(MCT)—My dad warned me long ago about unrequited love.
It was more lament than warning, I suppose: “It’s hard to love something that doesn’t love you back,” he says.
We were talking about my cat, who was evil. It was hard to love that cat, so I didn’t. Problem solved.
My house is a different story. I fell fast and furious for this house and it has proven a needy, selfish partner since the day we met nine months ago.
First there was the soggy basement, which revealed itself to be not just leak-prone but also leak-damaged when we (and by “we,” I mean contractors) started peeling back layers of old drywall and carpet to refinish the space.
There was the washing machine, which appeared to have laundered as many clothes as my grandmother did in her 93 years and was equally weary of the task.
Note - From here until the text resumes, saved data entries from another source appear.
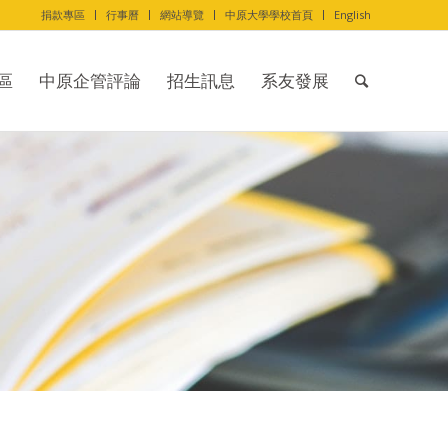
捐款專區
行事曆
網站導覽
中原大學學校首頁
English
區
中原企管評論
招生訊息
系友發展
The only way to coax it through an entire spin cycle was to place a 25-pound dumbbell on its lid, and even that stopped working after the first six loads.
There was the busted furnace.
And the family of rats living in the garage.
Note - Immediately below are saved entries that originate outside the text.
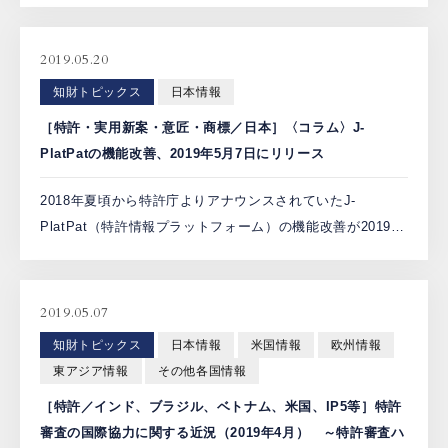
準の主な趣旨とも共通する。審査基準の改訂のみで対応で
き […]
2019.05.20
知財トピックス
日本情報
［特許・実用新案・意匠・商標／日本］〈コラム〉J-
PlatPatの機能改善、2019年5月7日にリリース
2018年夏頃から特許庁よりアナウンスされていたJ-
PlatPat（特許情報プラットフォーム）の機能改善が2019年
5月7日にリリースされました。独立行政法人工業所有権情
報・研修館（INPIT）は、リリースに先だって4月 […]
2019.05.07
知財トピックス
日本情報
米国情報
欧州情報
東アジア情報
その他各国情報
［特許／インド、ブラジル、ベトナム、米国、IP5等］特許
審査の国際協力に関する近況（2019年4月） ～特許審査ハ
There was the frozen pipe the day after Christmas, and the other frozen pipe during January’s polar vortex—the pipe that grew bored of the whole exercise and burst at the seam.
There was—is, actually—the new water damage. So very much damage from that pipe that burst open and flooded our newly refinished basement. The drywall, the baseboards, the floors—all shot.
The dryer will quit next, I figure. We broke up a matching set when we replaced the weary washer, and the dryer has worked triple time since the flood, tackling every towel we own. (In addition to three children, boundless energy and eager hearts, we brought roughly six dozen towels each to our midlife marriage.)
Still, and through it all, I love this stupid house.
I love the way the transom windows in the kitchen reveal a beautiful tangle of branches from the emerald ash in our backyard. I love the welcoming window seat perched atop our living room radiator, and the winding, wooden staircase that leads to the tiny, cheerful bedrooms where my children nestle in for the night. I love waking up to the house in the morning and coming home to it in the evening.